You can either drag and drop the extracted files from the friends-scripts
directory into the upload area, or click on Add files to browse your local machine and select them manually.
After adding the files, you should see them listed under the Files and folders section of the upload screen.
Once you've confirmed that all the files are listed, click on the Upload button at the bottom of the screen to start the upload process.
Your files will now be uploaded to your S3 bucket.
Within a few seconds after the upload is complete, you should see the content of your files start to populate in the RAG pipeline.
The backfilling process will show progress as it reads and processes the documents from your S3 bucket.
Total Documents and Total Chunks will increase as the documents are embedded and processed.
You can track the number of documents being embedded and vectors being written.
After a minute or two of processing, you should see the total number of uploaded documents reflected in the pipeline's statistics.
If you used the Friends Scripts documents as recommened, you will see 228 documents displayed in the Total Documents field.
From the main pipeline overview, click on the RAG Pipelines menu item to view your active pipelines.
Find your pipeline in the list of pipelines.
Click on the magnifying glass icon under the RAG Sandbox column to open the sandbox for your selected pipeline.
In the sandbox, you can ask questions about the data you've ingested.
Type a question related to your dataset in the Question field.
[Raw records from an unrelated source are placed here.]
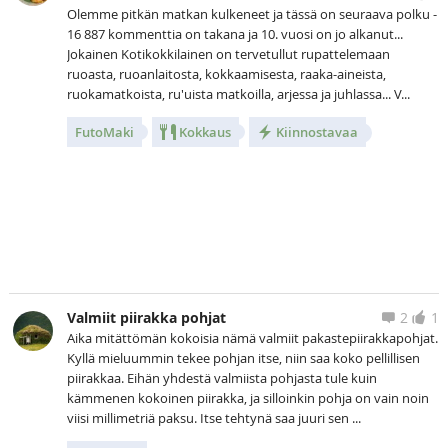
Olemme pitkän matkan kulkeneet ja tässä on seuraava polku -
16 887 kommenttia on takana ja 10. vuosi on jo alkanut...
Jokainen Kotikokkilainen on tervetullut rupattelemaan
ruoasta, ruoanlaitosta, kokkaamisesta, raaka-aineista,
ruokamatkoista, ru'uista matkoilla, arjessa ja juhlassa... V...
FutoMaki
Kokkaus
Kiinnostavaa
Kuva
Valmiit piirakka pohjat
2
1
Aika mitättömän kokoisia nämä valmiit pakastepiirakkapohjat.
Kyllä mieluummin tekee pohjan itse, niin saa koko pellillisen
piirakkaa. Eihän yhdestä valmiista pohjasta tule kuin
kämmenen kokoinen piirakka, ja silloinkin pohja on vain noin
viisi millimetriä paksu. Itse tehtynä saa juuri sen ...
For example, "What characteristics define the relationship between Ross and Monica?" if you're working with the Friends TV show scripts.
Click Submit to send the question.
After submitting your question, the sandbox will retrieve relevant chunks from your vector database and display them in the Retrieved Context section.
The response from the language model (LLM) will be displayed in the LLM Response section.
The Retrieved Context section shows the chunks that were matched with your question.
The LLM Response section provides the final output based on the retrieved chunks.
You can continue to ask different questions or refine your queries to explore your dataset further.
The sandbox allows for dynamic interactions with the data stored in your vector database.
That's it! You're now able to explore your data using the RAG Sandbox.